後悔堂々巡り

大学に入ってから、高校で同級生だった女子と親しくなった。何度か一緒に電車に乗って食事をしたり、映画を見に行ったこともある。
どの機会も、わざわざ向こうから誘ってきてくれたものだった。向こうから誘うくらいだから、ある程度の好意があったんだろうと思う。けれども僕から誘ったことは、一度もない。それは僕に向こうに全く好意がなかったというわけではなくて、むしろあったのだけれども、ただ積極性のなさから誘うことができなかったというだけのことだった。
その僕の積極性のなさは、誘う誘わないのことに限らなかった。例えばメールが来ても、すぐに返そうとしない。何を書いたらいいのか分からないから書けずに、一晩間を開けてからようやく返す。返す場合はまだマシな方で、何日経っても返さないままタイミングを失って返さないことすらあった。
映画を見に行った時はもっとひどい。普通なら映画を見た後はあれこれと映画の内容について、面白かった、あの場面が良かった、などと一緒に寸評するのだろうけれども、当時の僕には「感想を軽々しく喋るのは愚かしい」などという本当におかしな観念があったから、映画の後に喫茶店に入っても無言でいた。
今から考えれば、最悪だ。どれもが最悪だ。男としてじゃない、もう人間として最悪だ。

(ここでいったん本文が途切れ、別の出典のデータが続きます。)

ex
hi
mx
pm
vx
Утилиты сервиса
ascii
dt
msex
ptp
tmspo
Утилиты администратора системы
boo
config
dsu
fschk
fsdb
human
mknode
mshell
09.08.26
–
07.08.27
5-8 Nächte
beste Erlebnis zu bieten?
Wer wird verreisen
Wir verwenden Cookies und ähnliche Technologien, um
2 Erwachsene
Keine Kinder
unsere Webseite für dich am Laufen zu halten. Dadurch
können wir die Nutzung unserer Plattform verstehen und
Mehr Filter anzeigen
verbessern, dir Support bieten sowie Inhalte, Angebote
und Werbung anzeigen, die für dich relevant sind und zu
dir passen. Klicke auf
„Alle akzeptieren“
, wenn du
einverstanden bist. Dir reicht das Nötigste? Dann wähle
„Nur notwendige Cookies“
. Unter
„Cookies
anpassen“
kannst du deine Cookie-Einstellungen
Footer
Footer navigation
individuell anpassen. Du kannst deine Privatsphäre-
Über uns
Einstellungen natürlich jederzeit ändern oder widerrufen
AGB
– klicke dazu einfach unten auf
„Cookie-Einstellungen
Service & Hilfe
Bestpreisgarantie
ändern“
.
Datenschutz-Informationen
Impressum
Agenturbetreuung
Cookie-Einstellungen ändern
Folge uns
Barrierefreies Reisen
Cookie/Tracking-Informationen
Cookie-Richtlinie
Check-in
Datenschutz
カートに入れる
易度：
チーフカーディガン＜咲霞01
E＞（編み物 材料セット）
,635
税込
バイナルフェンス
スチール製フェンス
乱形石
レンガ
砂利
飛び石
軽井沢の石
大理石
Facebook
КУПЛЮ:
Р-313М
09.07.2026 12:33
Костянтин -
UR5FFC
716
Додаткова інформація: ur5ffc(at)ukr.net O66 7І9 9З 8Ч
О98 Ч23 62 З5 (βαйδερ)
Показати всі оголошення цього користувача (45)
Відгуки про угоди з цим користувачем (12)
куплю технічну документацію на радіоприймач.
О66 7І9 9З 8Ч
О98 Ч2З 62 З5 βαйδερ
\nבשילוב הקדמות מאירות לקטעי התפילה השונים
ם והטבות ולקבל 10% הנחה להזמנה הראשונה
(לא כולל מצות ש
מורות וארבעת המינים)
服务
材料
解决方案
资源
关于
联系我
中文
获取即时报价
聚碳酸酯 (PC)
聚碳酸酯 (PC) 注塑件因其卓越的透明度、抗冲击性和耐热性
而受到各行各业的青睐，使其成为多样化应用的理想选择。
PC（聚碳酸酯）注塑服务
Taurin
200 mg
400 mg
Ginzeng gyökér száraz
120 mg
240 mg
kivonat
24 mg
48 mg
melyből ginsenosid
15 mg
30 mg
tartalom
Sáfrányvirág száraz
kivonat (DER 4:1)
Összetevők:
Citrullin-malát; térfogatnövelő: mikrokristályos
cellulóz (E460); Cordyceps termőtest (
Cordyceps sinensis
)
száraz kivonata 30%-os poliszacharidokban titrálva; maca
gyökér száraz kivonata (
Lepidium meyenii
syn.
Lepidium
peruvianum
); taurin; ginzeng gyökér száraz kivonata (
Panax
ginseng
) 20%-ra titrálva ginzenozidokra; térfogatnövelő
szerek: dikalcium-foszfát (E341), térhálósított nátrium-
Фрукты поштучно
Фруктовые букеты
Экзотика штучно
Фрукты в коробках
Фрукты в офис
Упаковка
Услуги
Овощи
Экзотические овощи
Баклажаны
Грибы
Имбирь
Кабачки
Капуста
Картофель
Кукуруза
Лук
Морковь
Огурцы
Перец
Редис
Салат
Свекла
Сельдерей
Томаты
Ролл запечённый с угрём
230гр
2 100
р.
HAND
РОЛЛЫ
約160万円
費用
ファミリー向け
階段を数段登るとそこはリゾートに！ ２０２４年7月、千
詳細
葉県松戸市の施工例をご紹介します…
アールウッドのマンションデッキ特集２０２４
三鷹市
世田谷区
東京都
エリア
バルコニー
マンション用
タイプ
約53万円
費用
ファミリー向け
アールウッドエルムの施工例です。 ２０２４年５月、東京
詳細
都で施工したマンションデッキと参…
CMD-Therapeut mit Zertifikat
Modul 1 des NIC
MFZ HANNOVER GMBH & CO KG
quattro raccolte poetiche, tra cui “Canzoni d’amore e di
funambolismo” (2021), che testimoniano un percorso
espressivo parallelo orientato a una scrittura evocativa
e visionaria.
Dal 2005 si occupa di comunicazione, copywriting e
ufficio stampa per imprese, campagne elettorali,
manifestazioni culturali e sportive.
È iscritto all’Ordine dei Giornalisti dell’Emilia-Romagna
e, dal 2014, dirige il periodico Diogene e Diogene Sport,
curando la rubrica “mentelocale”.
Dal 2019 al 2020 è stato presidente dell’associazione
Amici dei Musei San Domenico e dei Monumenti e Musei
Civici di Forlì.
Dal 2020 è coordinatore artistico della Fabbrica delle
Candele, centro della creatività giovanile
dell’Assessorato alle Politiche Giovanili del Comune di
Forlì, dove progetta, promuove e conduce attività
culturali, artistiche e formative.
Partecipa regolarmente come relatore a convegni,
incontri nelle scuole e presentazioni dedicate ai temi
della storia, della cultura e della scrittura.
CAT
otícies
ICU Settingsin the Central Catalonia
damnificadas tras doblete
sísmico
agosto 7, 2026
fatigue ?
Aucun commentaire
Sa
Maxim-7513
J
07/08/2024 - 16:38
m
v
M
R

社会的動物として最悪だ。
結局、一年ほど経ってからはその女子からは連絡も来なくなってしまった。当然の帰結だろう。向こうにはどう思われたのだろうか知らないが、僕の方は特別に何とも思っていなかった。ああ、また連絡が取れる人が減ってしまったな、くらいにしか考えていなかった。
それを今さら、何故か今この最近になって、非常に後悔を感じている。夜中に寝床に入っても、そのことを考えただけで朝が来るまで眠ることができない。あの時こうしていれば、ああしていたら、などという考えが頭中を巡りに巡って、思いっきり自分の全身をコンクリートの固い壁に打ち付けたくなったりもする。一言で言うと、苦しい。
僕はなんて馬鹿な奴だろう。思えば僕の生きてきた時間の中にはそういう後悔しかない。誇れるものがない。全てを悔いている。後悔、後悔、後悔、後悔、後悔。本当にそれの連続だ。後悔の中から反省し学ぶことはあっても、生かす機会がまだない。もしかすると、今後もないのかも知れない。
けれどもいくら後悔を感じていたとしても、あるいは後悔するあまり失望に繋がったとしても、そういった負の気持ちが他に向くようなことがあってはならない。自分の中で解決させなければいけない。そのためには、早く働き始めて社会的に自立しなければ、と思う。